··· ENTRIES PROVIDED ···

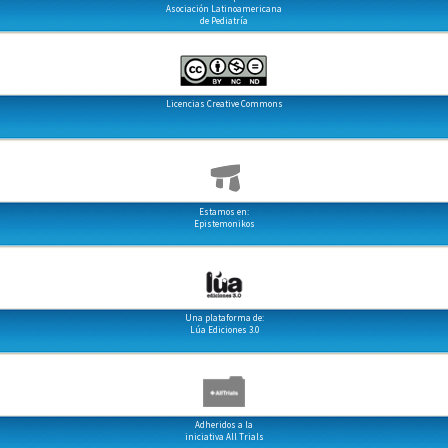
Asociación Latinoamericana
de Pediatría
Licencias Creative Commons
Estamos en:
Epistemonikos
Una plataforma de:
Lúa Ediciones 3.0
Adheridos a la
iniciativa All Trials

···
··· ENTRIES PROVIDED ···

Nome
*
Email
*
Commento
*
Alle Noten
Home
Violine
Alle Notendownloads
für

···
··· ENTRIES PROVIDED ···

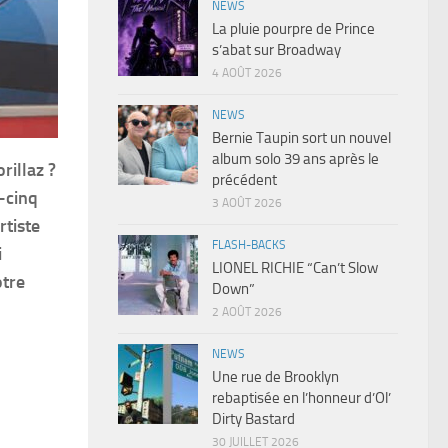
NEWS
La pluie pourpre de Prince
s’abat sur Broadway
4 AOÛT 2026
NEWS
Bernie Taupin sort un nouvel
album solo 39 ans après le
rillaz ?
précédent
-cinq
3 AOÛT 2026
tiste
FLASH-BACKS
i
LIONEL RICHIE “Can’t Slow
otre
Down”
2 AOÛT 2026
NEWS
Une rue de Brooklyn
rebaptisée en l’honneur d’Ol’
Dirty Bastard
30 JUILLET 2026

···

The answer is the run of lines above from the line containing "La pluie pourpre de Prince" through the line containing "30 JUILLET 2026", copied exactly and alone.

ANSWER TO THE EXERCISE>
La pluie pourpre de Prince
s’abat sur Broadway
4 AOÛT 2026
NEWS
Bernie Taupin sort un nouvel
album solo 39 ans après le
rillaz ?
précédent
-cinq
3 AOÛT 2026
tiste
FLASH-BACKS
i
LIONEL RICHIE “Can’t Slow
otre
Down”
2 AOÛT 2026
NEWS
Une rue de Brooklyn
rebaptisée en l’honneur d’Ol’
Dirty Bastard
30 JUILLET 2026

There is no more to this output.